November 29, 2014

Safer vehicles offset higher speed limit

It’s not legal to drive 70 miles an hour, as the bill awaits Senate approval. The state Assembly has already given the green light to a 70 mph speed limit, but its fate is uncertain in the Senate as opponents lobby against the measure.

Brian Landers is a traffic law and traffic crash investigation instructor at Madison College. He doesn’t see a problem with the higher posted limit, saying surrounding states have equal or higher speed limits. “I don’t think that the increase of 5 mph is going to see any large increase in fatal crashes in Wisconsin. I think that that’s easily offset not only through the advancements in technology in vehicles, but also through the education and enforcement of law enforcement.”

Landers points to higher vehicle safety standards, including better seat-belts, blind spot monitoring, air bags, breaking systems, and other improvements, as contributing factors in a reduction of fatal crashes nationally and statewide.

AUDIO: Landers doesn’t believe 5 mph will have a negative impact on the roads :58

Green Bay-based Schneider National — the nation’s largest trucking company — has safety and fuel efficiency concerns. Landers says 70 is a maximum speed; it’s not mandatory. “Depending upon your driving habits, and depending upon the road conditions and the weather conditions … you know, no one is forcing you to go 70 mph. So, if Schneider National or if any motorist out there feels like 65 is their safe limit, then they can still do 65 miles an hour.”
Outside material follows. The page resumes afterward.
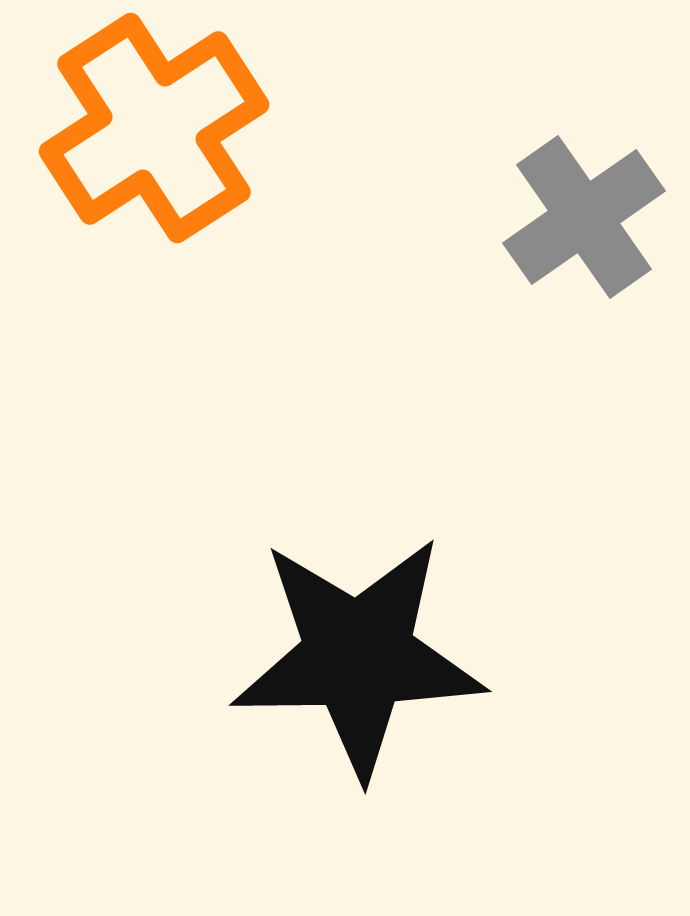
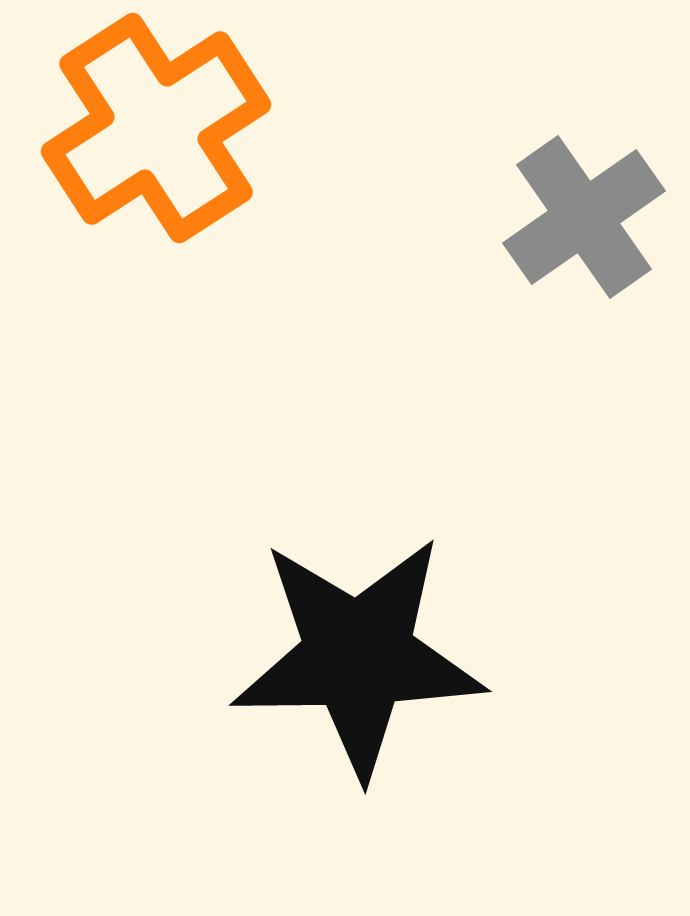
orange cross: moved 2 px right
The bill’s author — state Representative Paul Tittl (R-Manitowoc) — says many motorists are already driving faster than the current 65 mph limit and it makes sense that the legal speed is adjusted accordingly.

Landers says whether a motorist is driving 10 miles an hour or 70, he needs to be sober, buckle up, and practice safe driving skills, which means regardless of the legal speed limit, a driver must slow down if conditions warrant.